La fermeture des écoles et des crèches peut obliger les femmes à se retirer de l'emploi. En période de crise économique, les filles sont souvent les premières à être retirées de l'école (ou à manquer des cours) car elles remplacent les mères qui travaillent. Avec la fermeture de nombreuses écoles pendant la pandémie, les filles courent un plus grand risque de ne pas revenir une fois qu'elles ont rouvert. Cet effet sur leur éducation sera, à son tour, conduire à de pires perspectives d'emploi et de revenus à long terme.
4. Montée du protectionnisme
Le coronavirus a frappé à une époque de faibles niveaux de coopération internationale. Un exemple majeur de ceci est la guerre commerciale en cours entre les États-Unis et la Chine, ainsi que de nombreuses déclarations du président américain Donald Trump qui ont sapé d'importants organismes internationaux comme l'Organisation mondiale du commerce et l'Organisation mondiale de la santé (OMS).
La tendance plus large au nationalisme économique, avec des pays comme les États-Unis et le Royaume-Uni se retirant des principaux blocs commerciaux, sera accentué par la pandémie. Un protectionnisme accru dans les pays développés exclut les pays en développement de leurs marchés plus riches, laissant des possibilités limitées de tirer profit du commerce mondial.
La mondialisation a été le principal moteur de la croissance des revenus en Asie de l'Est et en particulier en Chine au cours des dernières décennies. Mais le protectionnisme limitera sa capacité à réduire les grandes disparités de revenus entre les riches et les pauvres dans le monde post-pandémique.
5. Accès au vaccin
Accès au vaccin COVID-19, une fois développé, déterminera l'ampleur et la vitesse de la reprise après la pandémie. Cela est susceptible de différer entre les pays riches et les pays pauvres, accentuant encore les inégalités. L'OMS a mis en garde contre le nationalisme vaccinal où la distribution des vaccins est principalement donnée aux citoyens des pays riches, qui investissent des milliards de dollars dans cette recherche.
Nous avons déjà assisté à d'énormes combats pour se procurer les équipements de protection individuelle nécessaires aux travailleurs de la santé en première ligne de la pandémie. Les pays à faible revenu supporteront de lourds coûts, à la fois humain et économique, si les économies avancées réservent des fournitures médicales essentielles à leurs propres citoyens et si elles coupent, plutôt que de s'étendre, l'aide et d'autres aides financières concessionnelles.

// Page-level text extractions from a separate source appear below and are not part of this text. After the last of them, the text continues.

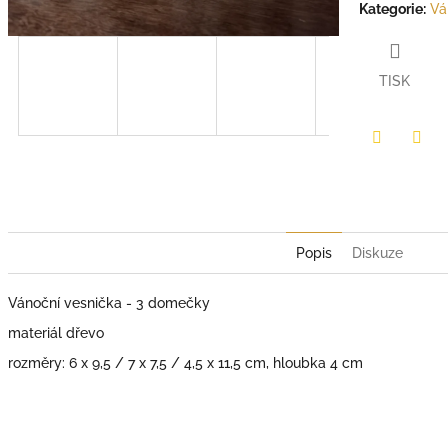
Kategorie
:
Vá
TISK
Facebook
Twit
Popis
Diskuze
Vánoční vesnička - 3 domečky
materiál dřevo
rozměry: 6 x 9,5 / 7 x 7,5 / 4,5 x 11,5 cm, hloubka 4 cm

Que l'effet de la pandémie sur les inégalités se fasse sentir pendant de nombreuses années à venir dépendra de la capacité des gouvernements des pays en développement à prendre des mesures concertées, à la fois dans l'immédiat, en fournissant des programmes de soutien du revenu à grande échelle aux travailleurs pauvres, et à long terme, en éduquant leurs travailleurs pour qu'ils se préparent à un monde plus avancé sur le plan numérique et en construisant l'infrastructure pour celui-ci. Cela dépendra également de la façon dont la communauté internationale peut agir de manière unifiée pour fournir un allégement de la dette et des financements indispensables aux pays à faible revenu.
Cet article est republié à partir de The Conversation sous une licence Creative Commons. Lire l'article original.